It has been a year since my first/last column. I tell myself I'm busy with school and work (UCSC/the local corporate supermarket), but really I'm just kicking back, enjoying life on a new and different level.

I've learned not to expect much, so when I started college I figured it would be just a slight change of institutional scenery -- for once my expectations were amazingly off. Santa Cruz (and a liberal college as well) is a place were you can just say a big "fuck you" to the world you thought you lived in. I can finally be myself and answer to myself alone (the latter is not recommended to those of you without a conscience).

I read a collection of essays recently called The Erotic Impulse (compiled and edited by the grand David Steinberg -- READ IT) that had a lot to say and got me thinking about who I am and the nature of self...all the different words and strange techniques we all use in attempts to create people. So this month is kinda a book review/response to literature:

The science...of self?

It's one of those nights. The sky spans the horizons like an arched back, caressed by the folds of a sequined black gown. My stare lingers a moment too long in the curves and creases, so, as ever, I am left looking into my own eyes. The wonderfully cursed question begins to lick my thoughts with its flittering forked tongue: who am I? I am, this much I boldly assert. Whatever I could be isn't that important, is it? I am now and I was before, this is an immutable fact. I remind myself that this is not the question, however. Who I am is an entirely different matter. Like a fly scurrying across petal-soft skin, a passing airplane snaps my attention back out to the stars. My previous quarter's study of cosmology revisits me and I think, "Maybe I'm Hubble's constant." (It appears as the symbol (H) in a handful of equations that describe how fast the universe is expanding -- anways...) The only thing is, Hubble's constant is continually changing, so it's hardly constant. Yeah, I guess that's me -- I am, but who? At this point in a typical self-analyzing monologue I would usually clap my hands and shout "horrah!" as a parade of labels marched brazenly by. Why the applause? Because the labels could easily be my saviors. It's so tempting to allow myself to think that labels are the final answer to the question "who am I," when really they are just its curtailment. See, maybe I'm not Hubble's constant, maybe I'm Pi, and every label I add to my parade is taking my decimal approximation out to one more digit. There is always more beyond that last rounded digit though, isn't there? And what if simplicity persuades me to round just a little too much? Labels are constrictive. Labels are destructive. Labels are necessary. Labels are tools. Labels are not individuals. I was really reminded of this when I read a piece by Rachel Kaplan (READ IT!) called "Another Coming Out Manifesto Disguised as a Letter to My Mom" in The Erotic Impulse.

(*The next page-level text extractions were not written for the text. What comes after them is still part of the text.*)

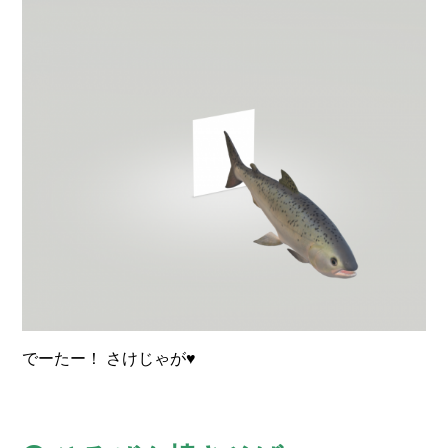
でーたー！ さけじゃが♥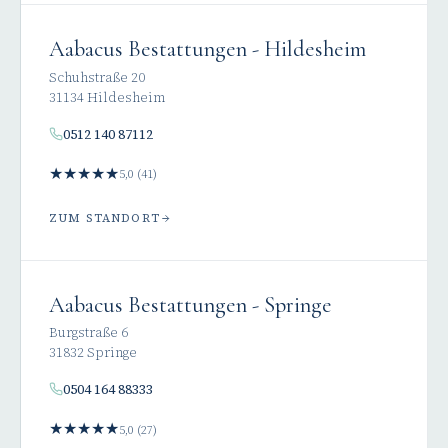
Aabacus Bestattungen - Hildesheim
Schuhstraße 20
31134 Hildesheim
0512 140 87112
★
★
★
★
★
5,0 (41)
ZUM STANDORT
Aabacus Bestattungen - Springe
Burgstraße 6
31832 Springe
0504 164 88333
★
★
★
★
★
5,0 (27)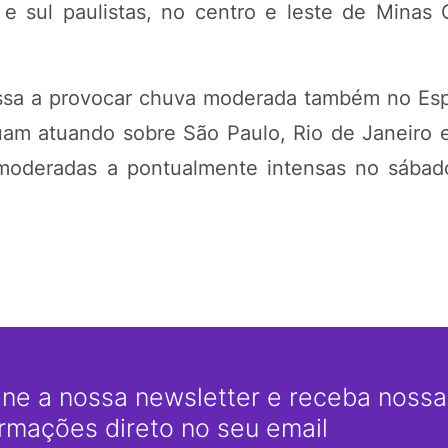
e sul paulistas, no centro e leste de Minas 
assa a provocar chuva moderada também no Espí
uam atuando sobre São Paulo, Rio de Janeiro e
moderadas a pontualmente intensas no sábad
ine a nossa newsletter e receba nossas
ormações direto no seu email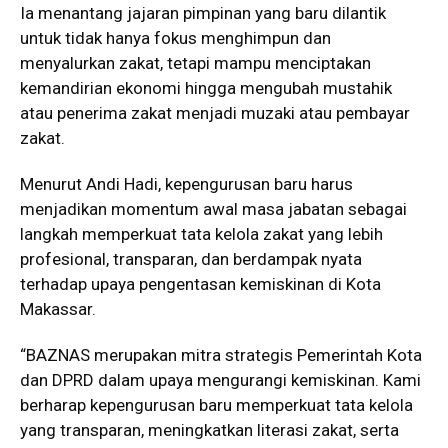
Ia menantang jajaran pimpinan yang baru dilantik
untuk tidak hanya fokus menghimpun dan
menyalurkan zakat, tetapi mampu menciptakan
kemandirian ekonomi hingga mengubah mustahik
atau penerima zakat menjadi muzaki atau pembayar
zakat.
Menurut Andi Hadi, kepengurusan baru harus
menjadikan momentum awal masa jabatan sebagai
langkah memperkuat tata kelola zakat yang lebih
profesional, transparan, dan berdampak nyata
terhadap upaya pengentasan kemiskinan di Kota
Makassar.
“BAZNAS merupakan mitra strategis Pemerintah Kota
dan DPRD dalam upaya mengurangi kemiskinan. Kami
berharap kepengurusan baru memperkuat tata kelola
yang transparan, meningkatkan literasi zakat, serta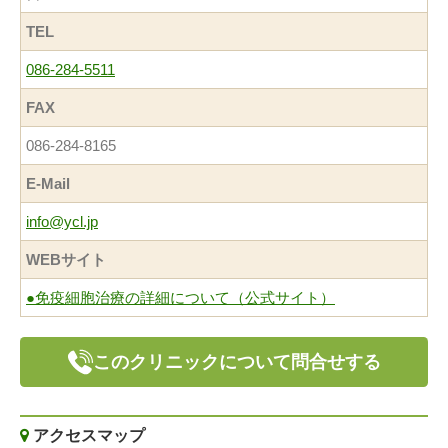
TEL
086-284-5511
FAX
086-284-8165
E-Mail
info@ycl.jp
WEBサイト
●免疫細胞治療の詳細について（公式サイト）
このクリニックについて問合せする
アクセスマップ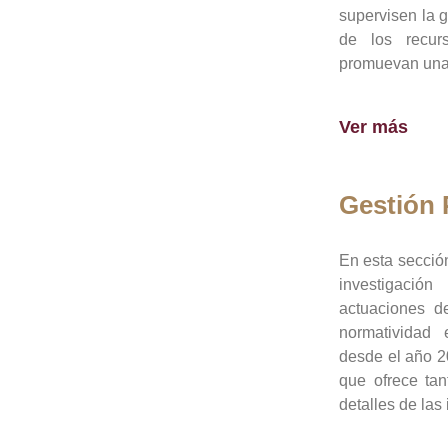
supervisen la 
de los recur
promuevan una 
Ver más
Gestión
En esta sección
investigació
actuaciones de
normatividad
desde el año 20
que ofrece tan
detalles de las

I remember when I first came out and felt labels pushing me from all directions. If I was gay, the label dictated that I had to be many things that I simply wasn't -- or at least most people were under the assumption these things were "who I was." This is the constrictive nature of labels: they hold people back from discovering themselves -- often to the destructive point of making themselves become their label. It makes me wonder, do people make labels, or do labels make people? People are not polar opposites: feminine-masculine, passive-aggressive, submissive-dominant; but some people think and live this way, in fear of finding out who they really are. Kaplan aptly pointed out that words come from the outside, whereas "sexuality is in the body." Her idea of "coming out" not only sexually, but as a complete, unique person...taking a label as a foundation then stretching and reshaping it without concern for its tearing is a wonderful and empowering notion.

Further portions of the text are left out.